Some evidences support the role of endothelial dysfunction in promoting the onset of arterial hypertension. In offspring of essential hypertensive patients a reduced vasorelaxant response to acetylcholine was found compared with that of offspring of normotensive subjects [22]. In a cohort of 952 healthy postmenopausal women with normal BP levels an increase in the risk of developing arterial hypertension, correlated with the grade of endothelial dysfunction, was demonstrated, independently of age and baseline pressure values. In particular, a 16% increase in the relative risk of hypertension for each unit decrease of FMD was found [23]. However, a study carried out in 3500 participants from the Multi-Ethnic Study of Atherosclerosis did not show a role of endothelial dysfunction assessed with FMD as independent risk factor for hypertension [24]. Although results are conflicting and this issue remains open, these data suggest that endothelial dysfunction is a consequence of arterial hypertension rather than a primary abnormality. Further studies are needed in order to better understand this relationship.

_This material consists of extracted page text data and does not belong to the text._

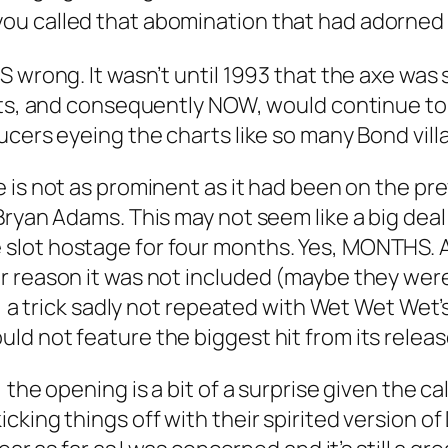
ou called that abomination that had adorned 
S wrong. It wasn’t until 1993 that the axe was
rts, and consequently NOW, would continue to l
cers eyeing the charts like so many Bond villain
ce is not as prominent as it had been on the pr
Bryan Adams. This may not seem like a big dea
lot hostage for four months. Yes, MONTHS. A
r reason it was not included (maybe they wer
e, a trick sadly not repeated with Wet Wet Wet’
ld not feature the biggest hit from its rele
the opening is a bit of a surprise given the cal
king things off with their spirited version of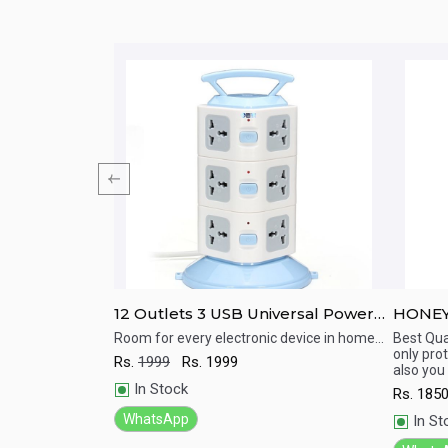
-404-2 (Surge
12 Outlets 3 USB Universal Power
HONEY
 multi plug)
Strip Portable Socket Plug Adapter
Protec
h surge and
Room for every electronic device in home...
Best Qual
only pro
Rs.
1999
Rs.
1999
Quick View
Qu
also you
In Stock
Rs.
185
WhatsApp
In St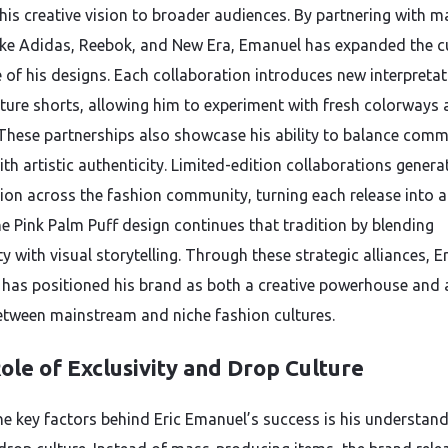
 his creative vision to broader audiences. By partnering with m
ike Adidas, Reebok, and New Era, Emanuel has expanded the cu
e of his designs. Each collaboration introduces new interpretat
ature shorts, allowing him to experiment with fresh colorways
These partnerships also showcase his ability to balance comm
th artistic authenticity. Limited-edition collaborations genera
tion across the fashion community, turning each release into 
he Pink Palm Puff design continues that tradition by blending
ty with visual storytelling. Through these strategic alliances, Er
has positioned his brand as both a creative powerhouse and 
etween mainstream and niche fashion cultures.
ole of Exclusivity and Drop Culture
he key factors behind Eric Emanuel’s success is his understand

In the future, the knowledge of exact mechanisms underlying such a linkage may lead to new insights, i.e. in the drug development, offering to patients more effective treatments for management of arterial hypertension. As an early marker of atherosclerosis it is desirable that the assessment of endothelial function may be widely used by physicians as screening tool for identify subjects with asymptomatic and initial arterial damage at higher CV risk. Finally, future studies aimed to highlight whether the recovery of endothelial function is associated with better prognosis of hypertensive patients are warranted.